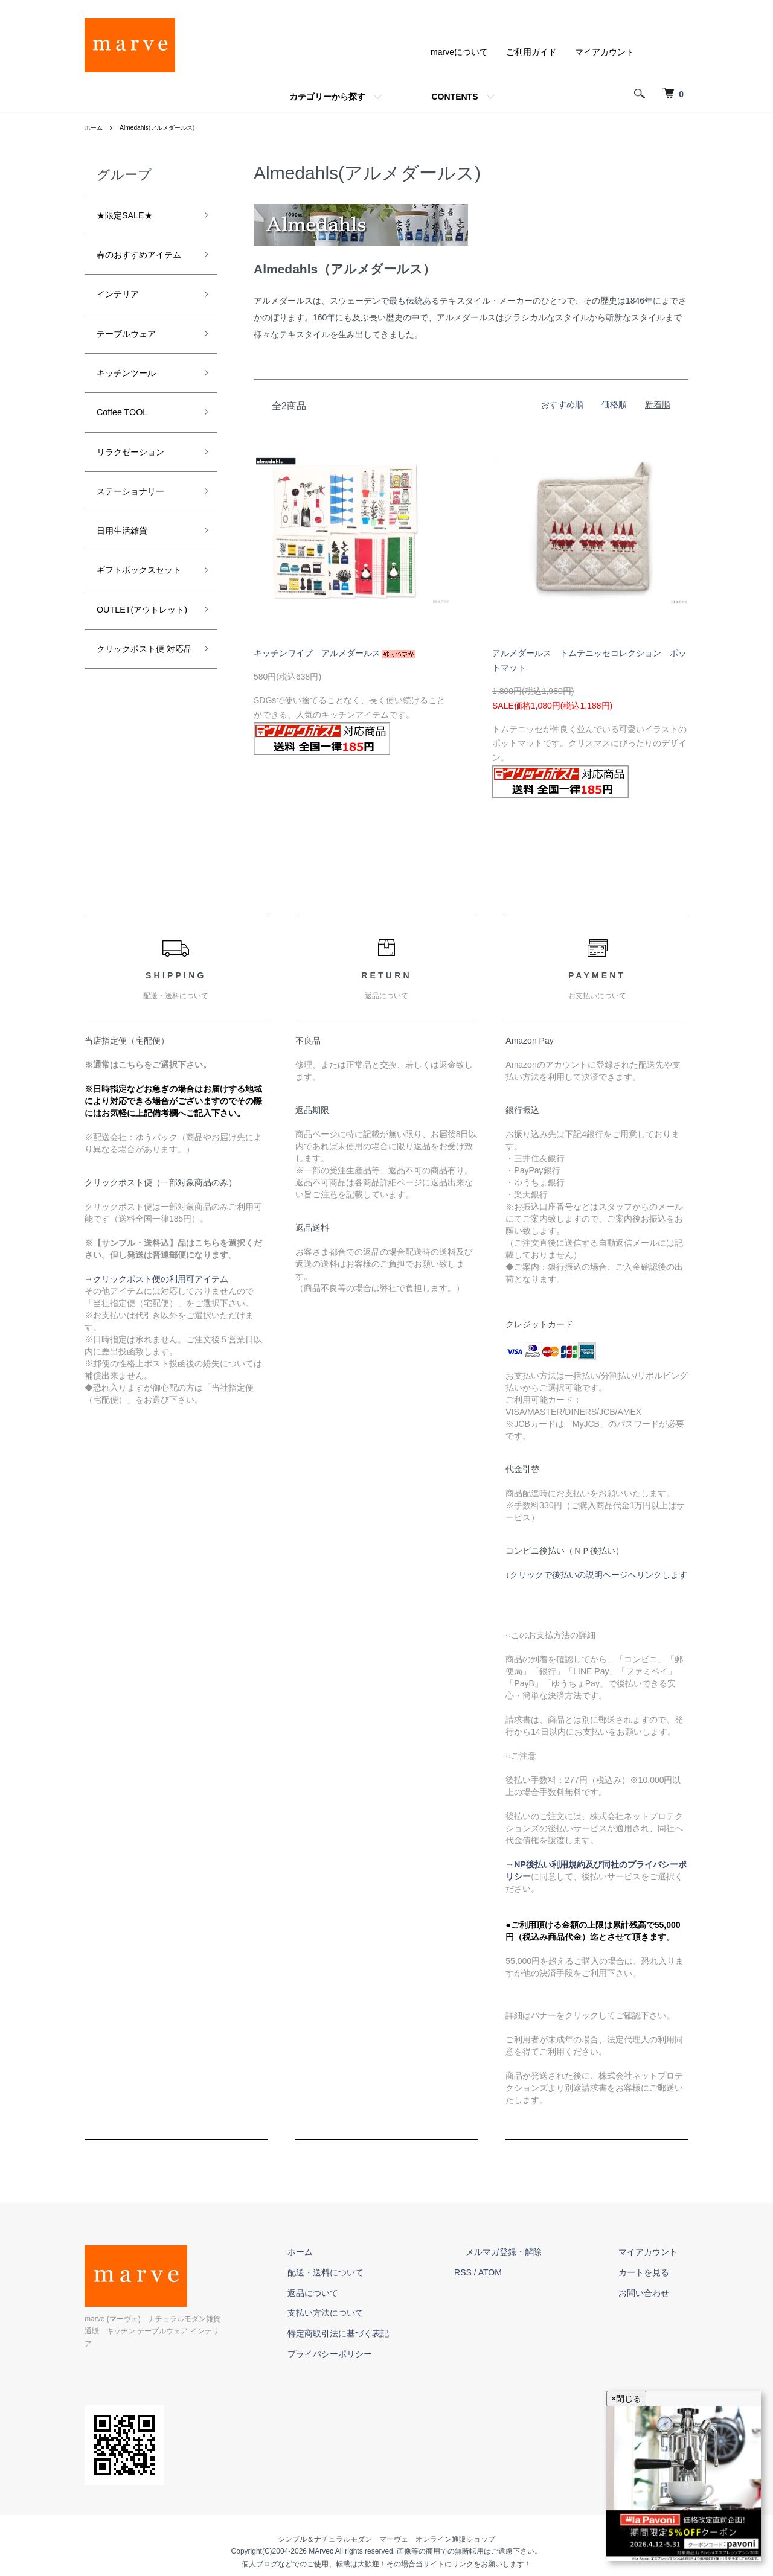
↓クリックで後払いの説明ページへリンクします (596, 1575)
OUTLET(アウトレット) (142, 695)
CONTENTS (455, 96)
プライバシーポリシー (385, 2354)
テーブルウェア (135, 365)
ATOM (535, 2272)
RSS (507, 2272)
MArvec (321, 2539)
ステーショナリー (140, 538)
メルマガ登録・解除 (537, 2252)
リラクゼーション (140, 495)
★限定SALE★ (132, 217)
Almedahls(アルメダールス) (168, 127)
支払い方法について (381, 2313)
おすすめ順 (562, 404)
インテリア (124, 322)
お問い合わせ (654, 2293)
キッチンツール (135, 409)
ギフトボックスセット (140, 634)
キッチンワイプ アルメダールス (335, 653)
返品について (368, 2293)
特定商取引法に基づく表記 (393, 2333)
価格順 (614, 404)
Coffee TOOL (129, 451)
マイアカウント (604, 52)
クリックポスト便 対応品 (140, 757)
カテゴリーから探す (327, 96)
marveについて (459, 52)
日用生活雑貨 (129, 581)
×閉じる (626, 2398)
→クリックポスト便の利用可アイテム (156, 1279)
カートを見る (654, 2272)
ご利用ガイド (531, 52)
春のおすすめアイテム (140, 269)
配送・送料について (381, 2272)
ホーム (95, 127)
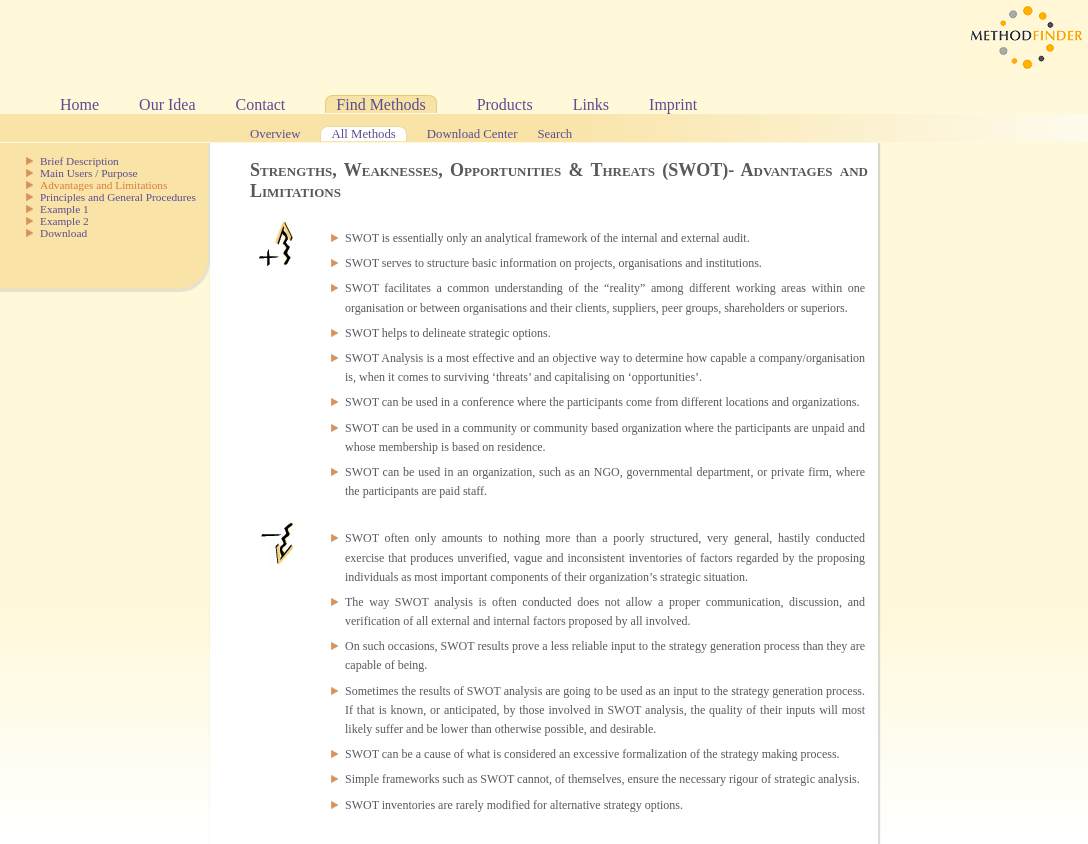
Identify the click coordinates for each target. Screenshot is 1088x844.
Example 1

REQUIRED ACTION: Read the listing. Report every line that includes the word "アルメダールス".

TASK RESPONSE:
Almedahls(アルメダールス) (168, 127)
キッチンワイプ アルメダールス (335, 653)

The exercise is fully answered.